Bragi sorusunu yinelemedi, izlemekle yetindi.

"Odr ve Odin arasında bir şeyler mi oldu?"
"Bunu da nereden çıkardın?"
"Ne zaman Odr'dan bahsetsem yüz ifadesi değişiyor, konuyu çabucak kapatıyor."

Bragi ağaca yaslanıp lirini eline aldı ve hafif hafif tellerine vurmaya başladı.

"Söyleyebileceğim bir şey yok Leydi Freyja. Babamın bir bildiği vardır."

Freyja cevaptan tatmin olmadı. Yine umduğunu bulamamanın hayal kırıklığıyla gitmek üzere ayağa kalktı ve arkasına döndü. O yürürken Bragi arkasından seslendi:

"Yine de eski kehanetlere bir bakmak isteyebilirsin."


----------------------------


Suların altında yer alan görkemli sarayındaki tahtında oturmaktaydı Yerleri Sarsan, Kara Saçlı Tanrı. Elindeki güçlü silahı, üç dişli yabası, trident ve karşısındakinin kalbine korku düşüren sinirli bakışlarıyla salonu izlemekteydi. Gözleri fal taşı gibi açıldı ve birden bire yok oldu.

"Beni mi çağırdın?" Şimdi Olimpos'ta, tanrıların tanrısı Zeus'un önündeydi.
"Kardeşim Poseidon. Hoş geldin. Seninle konuşmam gereken şeyler var."
"Seni dertlendiren nedir?" Denizlerin tanrısı kaşlarını çatmış dinliyordu.
"Son zamanlarda bir takım rüyalar görmekteyim. Bu illeti Olimpos'a Gorgos'un gönderdiğinden şüpheleniyorum."
"Sanmam." İkisi de tapınağın kenarındaki açıklığa gidip Yunanistan'ı izlemeye başladılar. "Gorgos son yenilgisini kolay kolay unutamaz. Bir şeyler yapmaya henüz gücü yoktur."
"Emin misin?" Zeus kardeşinin gözlerine kilitledi gözlerini.
"Eminim. Ama senin için bu kadar önemliyse bir kontrol ederim."
"Teşekkür ederim kardeşim."

Birbirlerine sarıldılar ve Poseidon yok oldu. Tanrıların tanrısı tahtının etrafında dolaşmaya başladı. Düşünceliydi, sinirliydi... Çabuk çabuk hareketleri ve telaşı sabırsızlığının belirtileriydi. Beklediği kişi, Ares, gelince sakinleşti.
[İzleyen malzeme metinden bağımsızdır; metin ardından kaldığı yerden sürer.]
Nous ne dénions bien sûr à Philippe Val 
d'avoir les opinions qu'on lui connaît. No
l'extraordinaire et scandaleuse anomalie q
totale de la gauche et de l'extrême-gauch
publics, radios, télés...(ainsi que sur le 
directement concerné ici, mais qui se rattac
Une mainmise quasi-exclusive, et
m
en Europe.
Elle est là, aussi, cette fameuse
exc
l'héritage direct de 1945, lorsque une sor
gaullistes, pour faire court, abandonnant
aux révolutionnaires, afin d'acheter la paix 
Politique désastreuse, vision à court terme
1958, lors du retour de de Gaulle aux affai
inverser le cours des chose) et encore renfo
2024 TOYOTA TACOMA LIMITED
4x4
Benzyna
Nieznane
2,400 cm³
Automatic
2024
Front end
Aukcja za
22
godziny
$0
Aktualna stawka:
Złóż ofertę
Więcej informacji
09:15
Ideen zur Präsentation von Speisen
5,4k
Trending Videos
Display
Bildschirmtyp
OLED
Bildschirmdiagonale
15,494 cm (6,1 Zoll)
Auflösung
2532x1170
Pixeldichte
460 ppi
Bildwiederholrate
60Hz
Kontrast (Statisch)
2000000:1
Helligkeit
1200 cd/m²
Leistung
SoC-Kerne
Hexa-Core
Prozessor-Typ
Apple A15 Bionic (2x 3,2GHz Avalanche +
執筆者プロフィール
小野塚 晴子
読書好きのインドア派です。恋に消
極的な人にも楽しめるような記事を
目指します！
Yavaşça tahtına geçip oturdu, ikisi de birbirini izlemekle yetiniyordu sadece.

Dayanamayıp ilk konuşan Ares oldu:

"Beni çağırmışsın baba."
"Hoş geldin Ares. Duyduğuma göre kardeşin Athena ile benim yüce salonumda çocukça bir tartışma yaşamışsınız."
Savaş tanrısı gülmeye başladı. "Şüphesiz tanrıların tanrısından hiçbir şey saklanmıyor."
"Kapat çeneni."

Ares artık kahkaha atmıyordu ama yüzündeki gülümseme de silinmemişti.

"Sen neden böylesin?" dedi Zeus. "Hiçbir evladımı bir diğerinden kayırmadım. Hepinizi evimde ağırlamaya, Olimpos'un bana bahşettiklerini sizlerle paylaşmaya çalıştım. Ama senin işin gücün savaş, kavga, hır gür... Neden?"
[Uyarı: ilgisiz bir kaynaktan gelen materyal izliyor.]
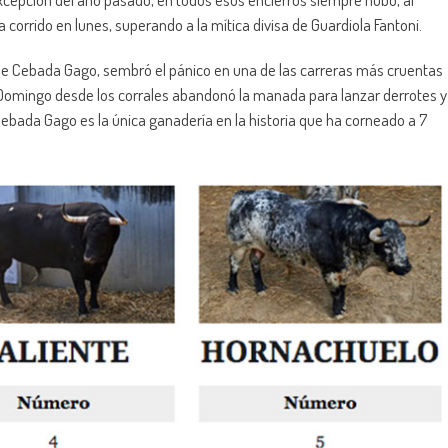
orrido en lunes, superando a la mítica divisa de Guardiola Fantoni.
”, de Cebada Gago, sembró el pánico en una de las carreras más cruentas
 Domingo desde los corrales abandonó la manada para lanzar derrotes y
ebada Gago es la única ganadería en la historia que ha corneado a 7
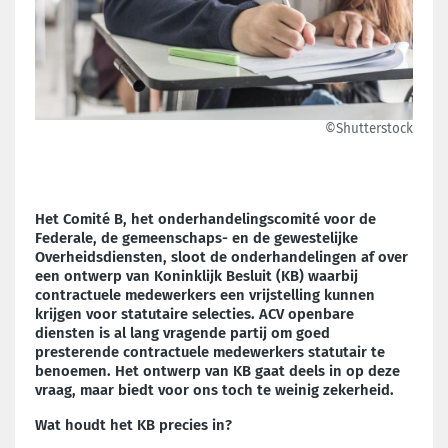
©Shutterstock
Het Comité B, het onderhandelingscomité voor de
Federale, de gemeenschaps- en de gewestelijke
Overheidsdiensten, sloot de onderhandelingen af over
een ontwerp van Koninklijk Besluit (KB) waarbij
contractuele medewerkers een vrijstelling kunnen
krijgen voor statutaire selecties.
ACV openbare
diensten is al lang vragende partij om goed
presterende contractuele medewerkers statutair te
benoemen. Het ontwerp van KB gaat deels in op deze
vraag, maar biedt voor ons toch te weinig zekerheid.
Wat houdt het KB precies in?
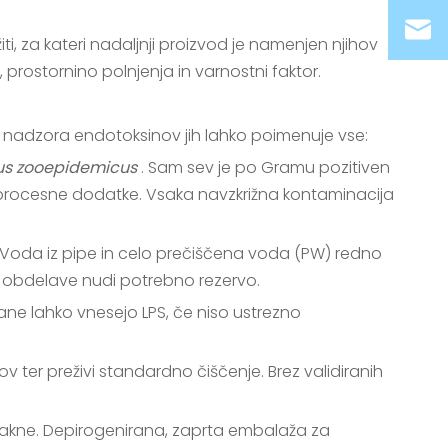
iti, za kateri nadaljnji proizvod je namenjen njihov
prostornino polnjenja in varnostni faktor.
m nadzora endotoksinov jih lahko poimenuje vse:
cus zooepidemicus
. Sam sev je po Gramu pozitiven
in procesne dodatke. Vsaka navzkrižna kontaminacija
 Voda iz pipe in celo prečiščena voda (PW) redno
h obdelave nudi potrebno rezervo.
rane lahko vnesejo LPS, če niso ustrezno
rov ter preživi standardno čiščenje. Brez validiranih
dotakne. Depirogenirana, zaprta embalaža za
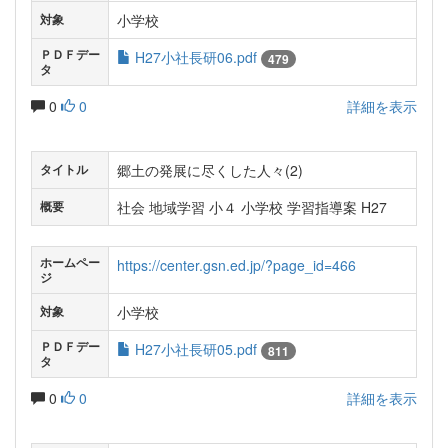
小学校
対象
ＰＤＦデー
H27小社長研06.pdf
479
タ
0
0
詳細を表示
郷土の発展に尽くした人々(2)
タイトル
社会 地域学習 小４ 小学校 学習指導案 H27
概要
ホームペー
https://center.gsn.ed.jp/?page_id=466
ジ
小学校
対象
ＰＤＦデー
H27小社長研05.pdf
811
タ
0
0
詳細を表示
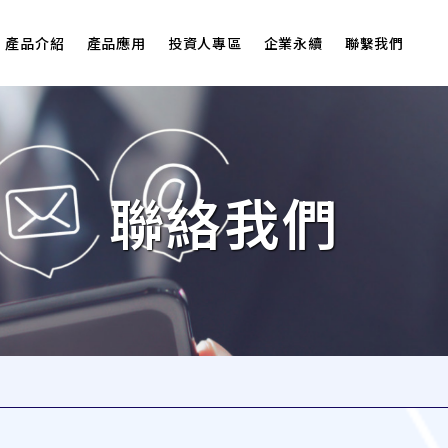
產品介紹
產品應用
投資人專區
企業永續
聯繫我們
聯絡我們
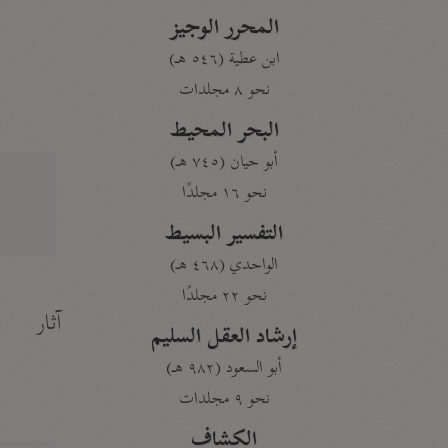
المحرر الوجيز
ابن عطية (٥٤٦ هـ)
نحو ٨ مجلدات
البحر المحيط
أبو حيان (٧٤٥ هـ)
نحو ١٦ مجلدًا
التفسير البسيط
الواحدي (٤٦٨ هـ)
نحو ٢٢ مجلدًا
آثار
إرشاد العقل السليم
أبو السعود (٩٨٢ هـ)
نحو ٩ مجلدات
الكشاف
Zeus sorusuna cevap alamadı. Derin bir iç çekip başını yere eğdi.

"Seni hep sevdim Ares." Bir süre durakladı. "Oğlum..."

Savaş tanrısı bir şey demeden yok oldu, geride bıraktığı babası kaşlarını çatmış, oğlunun artık olmadığı yeri izliyordu. Hera'nın gelişi onu kendine getirdi.

"Neler oluyor? Hain Prometheus bizim tapınağımızda, bizim salonlarımızda nasıl özgürce gezebiliyor?"
"Çünkü onu affettim."
Hera, "Onu nasıl affedersin? Ne yaptığını unuttun mu? Otoritene, Olimpos'a nasıl karşı geldiğini unuttun mu?" dedi bağırarak.
"Sesinin tonuna dikkat et kadın."
"Niye yaptın bunu?"
"Prometheus ne kadar yakınımda olursa o kadar iyi."
"İyi de ona nasıl güvenebiliyorsun?"

Zeus karısına boş bir bakış attı ve içinden, aptal kadın ben şimdiye kadar hiç kimseye güvenmedim, diye geçirdi.

Sorularına tatmin edici cevaplar alamayan tanrıça hiddetli bir şekilde salonu terk etti. Zeus yalnız kaldıktan sonraki süresinin bir kısmını kafasını ellerinin arasına alıp derin düşüncelere boğularak geçirdi. Çok geçmeden ayağa kalktı ve bağırarak Olimpos'tan yeryüzüne sayısız yıldırımlar gönderdi. Gökyüzü, tanrısına boyun eğip öfkesini insanlığa savurmuştu.

Herakles'in bunca zaman bir duvarın arkasında durup konuşulanları dinlediğini fark edemedi.


----------------------------


Sert adımlarla yürüyordu. Bunca zaman geçmesine rağmen onu burada bulacağından emindi. Yüksek bir tepeydi burası ve bulunduğu şehri tamamen görüyordu. Aradığı kişi büyük bir kayanın üstüne oturmuş batan güneşi izlemekteydi. Arkasından sessizce yaklaştı.

"Epimetheus."

Epimetheus irkildi, birisinin onu ziyaret etmesini beklemiyordu. Gelen kişiyi görünce şaşırdı, bir süre konuşamadı. Prometheus yavaşça ona yaklaştı ve gülerek kardeşine sarıldı.

"Ama sen..." Hala şaşkındı, cümlesini tamamlayamadı.
"Zeus beni serbest bıraktı."
"Ama neden..."
"Boş ver bunları kardeşim. Artık buradayım." dedi Prometheus gülerek.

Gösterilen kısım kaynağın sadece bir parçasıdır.